Differentiating the Logopenic and Nonfluent/Agrammatic Variants of Primary Progressive Aphasia by Selective Word Comprehension Impairment
Collin York, Christopher A. Olm, Sharon Ash, Katya Rascovsky & Murray Grossman
University of Pennsylvania Department of Neurology

This study aimed to characterize and investigate the basis for selective word class impairment in logopenic variant primary progressive aphasia (lvPPA) and nonfluent/agrammatic variant primary progressive aphasia (naPPA). Although both lvPPA and naPPA have relatively spared single word comprehension, naPPA may have action verb deficits. Subjects in 3 groups (lvPPA, naPPA, healthy controls) were given a two-alternative forced-choice lexical comprehension task. The task included verb triads (half motion verbs, half cognition verbs) and noun triads (half concrete nouns, half abstract nouns). For example, subjects were given a stimulus word such as ‘collect’, and then would have to match it with either ‘gather’ or ‘grab’. Subjects had MR imaging of their brains, which was followed by a voxel-based morphometry analysis of gray matter atrophy and a regression analysis relating motion verb accuracy to gray matter thickness. The authors found that subjects with naPPA performed worse than controls on motion verbs, and their motion verb performance correlated with grammatical comprehension and left inferior frontal atrophy. Subjects with lvPPA performed worse than controls on motion verbs and concrete nouns, and their motion verb performance correlated with category fluency and left inferior temporal and fusiform atrophy. The authors concluded that the impairment of motion verbs in naPPA was due to grammatical impairment as the left inferior frontal region is associated with grammatical processing. They hypothesized that the impairment of motion verbs in lvPPA may be related to the visual representation of motion verb knowledge, as it was associated with visual association cortex in the left inferior temporal and fusiform gyrus.

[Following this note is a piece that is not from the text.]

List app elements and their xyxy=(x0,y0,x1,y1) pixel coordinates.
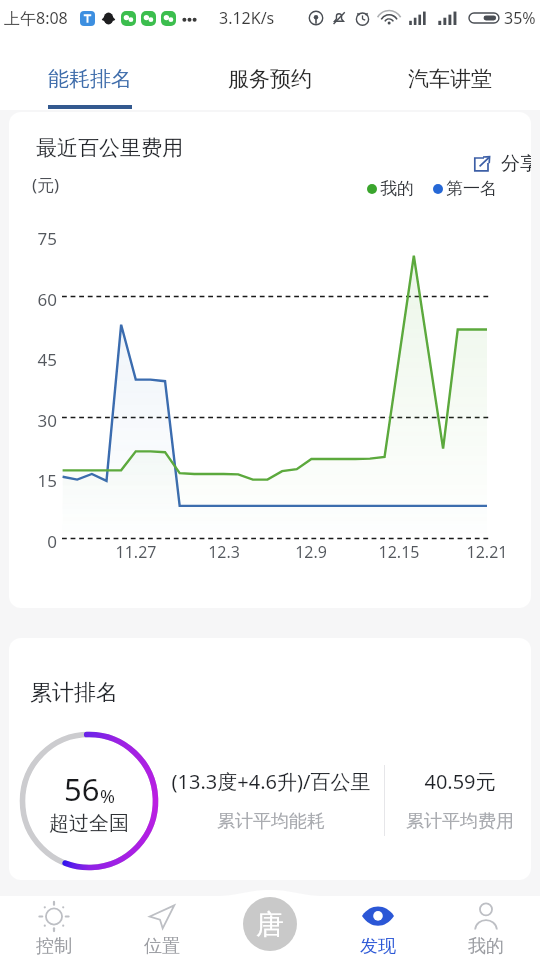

During the discussion of this paper it was noted that the stroke literature has revealed that lesions of the left inferior frontal lobe cause a Broca’s aphasia. Similar to naPPA, Broca’s aphasia is characterized by impaired fluency, and impairment in the expression and comprehension of syntax. Verbs predicate syntax and dysfunction of the left inferior frontal lobe, as in naPPA, may lead to impairment of the comprehension of syntax as well as verb knowledge. In contrast, the stroke literature has revealed that lesions to the posterior temporal lobe cause a Wernicke’s aphasia, which includes impaired comprehension of nouns and verbs due to destruction of the input lexicon. Subjects with lvPPA may have dysfunction of their input lexicon leading toimpaired performance on nouns and verbs. Alternatively visual imagery may also be important for the comprehension of nouns and verbs which is supported by the association with the visual association cortex seen in this study.